» Work instructions:
From the entries below, retype only the lines from the one with "strategies to mitigate their impact." through the one with "Collaborative Relationships with Suppliers", exactly as written.
+++ Listed entries +++
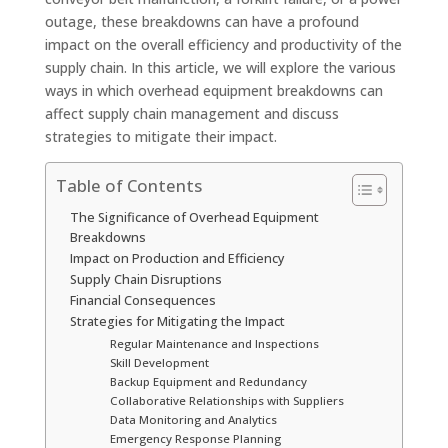
outage, these breakdowns can have a profound
impact on the overall efficiency and productivity of the
supply chain. In this article, we will explore the various
ways in which overhead equipment breakdowns can
affect supply chain management and discuss
strategies to mitigate their impact.
Table of Contents
The Significance of Overhead Equipment
Breakdowns
Impact on Production and Efficiency
Supply Chain Disruptions
Financial Consequences
Strategies for Mitigating the Impact
Regular Maintenance and Inspections
Skill Development
Backup Equipment and Redundancy
Collaborative Relationships with Suppliers
Data Monitoring and Analytics
Emergency Response Planning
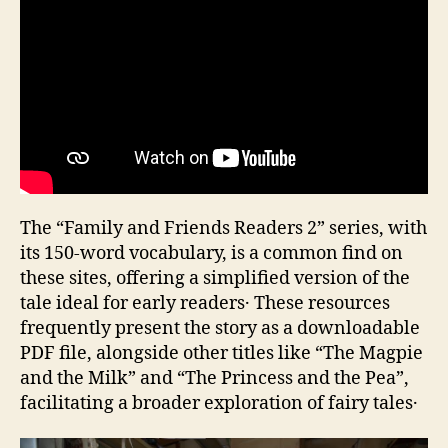
The “Family and Friends Readers 2” series‚ with
its 150-word vocabulary‚ is a common find on
these sites‚ offering a simplified version of the
tale ideal for early readers․ These resources
frequently present the story as a downloadable
PDF file‚ alongside other titles like “The Magpie
and the Milk” and “The Princess and the Pea”‚
facilitating a broader exploration of fairy tales․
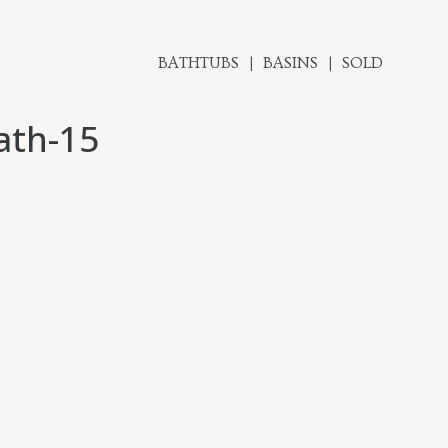
BATHTUBS
BASINS
SOLD
ath-15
+++
» Answer area:
strategies to mitigate their impact.
Table of Contents
The Significance of Overhead Equipment
Breakdowns
Impact on Production and Efficiency
Supply Chain Disruptions
Financial Consequences
Strategies for Mitigating the Impact
Regular Maintenance and Inspections
Skill Development
Backup Equipment and Redundancy
Collaborative Relationships with Suppliers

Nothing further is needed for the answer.